The Plant Genetic Resources Unit (PGRU) was the site of a public open house on Saturday, September 18, 2004 in honor of the 50th Anniversary of the USDA’s Agricultural Research Service. The Unit is one of the 33 components of the National Plant Germplasm System, a nationwide cooperative effort by federal, state and private organizations to preserve the genetic diversity of plants, and as such, houses approximately 12,000 vegetable varieties and 5,000 grape, apple and tart cherry varieties. Most of PGRU’s 38 employees were there to lend a hand or answer questions, with help also coming from Josh Tennies and Anna Dellefave (leaf printing), Jan Forsline (Apple Videos) and Mary Jean Welser (liquid nitrogen demonstration). Tours of the orchards, vineyards, rootstock nurseries, apple core collection (a sample of 200 very diverse apples), and the vegetable plantings were experienced by approximately 350 people. In a separate tent, a demonstration of small-scale seed production was on-going throughout the day from the Public Seed Initiative. The only “live” attraction was also under this tent with the famous honey bee observation hive. Children and adults alike are mesmerized by the workings of the honey bee and an unobstructed view of the inside of a hive.
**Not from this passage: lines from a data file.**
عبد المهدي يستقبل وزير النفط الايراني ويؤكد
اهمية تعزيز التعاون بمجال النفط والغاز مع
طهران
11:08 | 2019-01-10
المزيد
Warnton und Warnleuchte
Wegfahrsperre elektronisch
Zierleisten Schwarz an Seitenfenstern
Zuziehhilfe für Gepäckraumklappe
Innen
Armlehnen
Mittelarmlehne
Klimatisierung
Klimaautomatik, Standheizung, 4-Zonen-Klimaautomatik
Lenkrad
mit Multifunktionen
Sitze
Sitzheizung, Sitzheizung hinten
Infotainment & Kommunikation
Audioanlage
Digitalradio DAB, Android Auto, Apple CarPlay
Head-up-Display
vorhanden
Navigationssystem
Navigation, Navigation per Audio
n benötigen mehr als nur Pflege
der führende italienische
Under the larger tent, there were also: 1) demonstrations of how apple buds are stored in liquid nitrogen as well as the process for propagating trees from these buds by grafting; 2) demonstrations of various ways to propagate and graft apple trees; 3) displays of fruit and vegetable diversity; 4) videos describing PGRU’s work on apple; 5) hands-on DNA extraction; 6) microscopes for looking at grapes with downy-mildew and botrytis fungus; and 7) state-of-the-art research posters in vegetable diversity and fruit breeding and genomics. Connie Rodriguez and Dan Fessenden (Executive Director) of the Ag-Tech Park also joined us with their display and answered many questions regarding the upcoming park.
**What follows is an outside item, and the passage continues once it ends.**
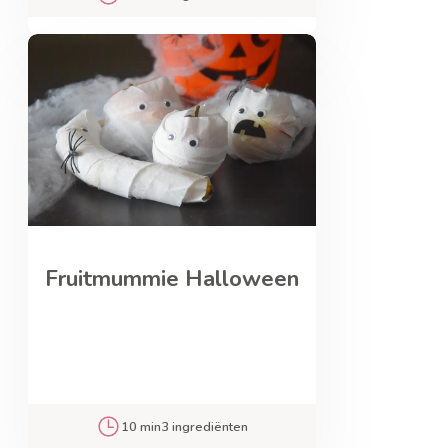
Fruitmummie Halloween
10 min
3 ingrediënten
There were four tours that were on-going on an hourly basis: 1) the clonal crops tour given by Phil Forsline show-cased the apple, grape and tart cherry material maintained by the PGRU with emphasis on the wild apple trees with origin in Kazakhstan that are now fruiting; 2) the vegetable crops tour with Dave Sharman, Paul Kisly and Dr. Larry Robertson show-cased the cabbage, onions and tomatoes regenerated this year; 3) the rootstock breeding tour given by Todd Holleran explained the apple rootstock breeding program of Dr. Gennaro Fazio; and 4) Bill Srmack gave the apple core collection tour with the “blue apple” question coming up the most! (This relates to the many people in attendance that had read “The Botany of Desire” by M. Pollan where the blue apple, which is actually has reddish-purple flesh, is mentioned).
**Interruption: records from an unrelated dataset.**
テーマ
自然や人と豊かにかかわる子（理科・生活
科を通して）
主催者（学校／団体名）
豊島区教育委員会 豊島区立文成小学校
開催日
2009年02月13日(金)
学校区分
Many thanks go to the Communications Department for their help and many ideas to organize and promote the event; design the artwork, create the database for web registrations and record the day by photographing various events. Thanks also to Buildings and Properties in setting up tents and barricades, putting up signs, running water and electric, providing security, and making sure the grounds looked as good as they always do. Thanks to everyone else that helped in any way, big or small.